For layer 202B, low-rank adaptation is applied using decomposition matrices of rank two. The value for the quantization parameter is eight, meaning that the weights in layer 202B are reduced to eight bits. The value for the dropout rate parameter is 0.3, meaning that the dropout rate for layer 202B is 0.3. The value for the activation function parameter is “ReLU,” meaning that a rectified linear unit function is used for layer 202B. For layer 202Z, low-rank adaptation is applied using decomposition matrices of rank four. The value for the quantization parameter is eight, meaning that the weights in layer 202Z are reduced to eight bits. The value for the dropout rate parameter is 0.5, meaning that the dropout rate for layer 202Z is 0.5. The value for the activation function parameter is “GELU,” meaning that a Gaussian error linear unit function is used for layer 202Z.

As mentioned above, the configuration shown in FIG. 2 may be used in an evolutionary selection process. For example, once configured according to the configuration, the machine learning model 110 may be used to generate an output 204 based on an input (e.g., by processing the input 200 through the layers 202A-Z). If the performance of the machine learning model 110 is determined to be above a threshold, as described above with respect to FIG. 1, the configuration may be included in subsequent rounds of the selection process. If the performance is below a threshold, the configuration may be excluded.

As part of the selection process, one or more parameters of the configuration shown in FIG. 2 may be randomly altered to assess the impact of the alteration. For example, the dropout rate parameter for layer 202A may be changed from 0.8 to 0.7. If this change improves performance of the machine learning model 110, then the original configuration may be excluded and the altered configuration may be included in subsequent rounds (and vice versa if the alteration leads to a decrease in performance).
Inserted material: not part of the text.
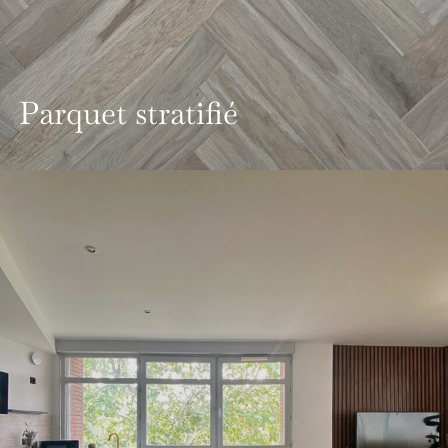
Parquet stratifié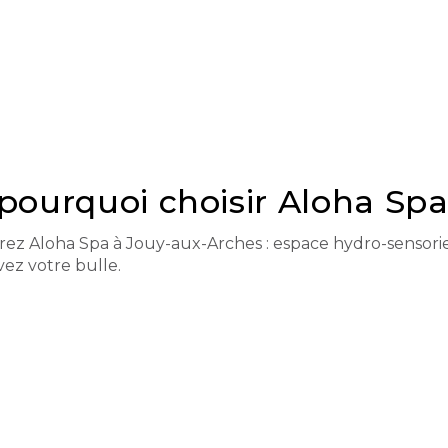
 pourquoi choisir Aloha Spa
ez Aloha Spa à Jouy-aux-Arches : espace hydro-sensorie
vez votre bulle.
As part of the selection process, if the configuration shown in FIG. 2 results in a level of performance above a threshold, one or more parameter values of the configuration may be merged with parameter values of other high-performing configurations to form new configurations. For example, the new configuration may comprise the parameter values for layer 202A shown in FIG. 2 with parameter values for layer 202B that were used in another high-performing configuration.

The parameters and parameter values shown in FIG. 2 correspond to individual layers of the machine learning model 110. In other embodiments, the parameters may have different levels of granularity. For example, a quantization parameter in a configuration may specify the level of quantization for an entire model, and not just a layer of the model.

Example of an Evolutionary Selection Process

FIG. 3 depicts an example of an evolutionary selection process.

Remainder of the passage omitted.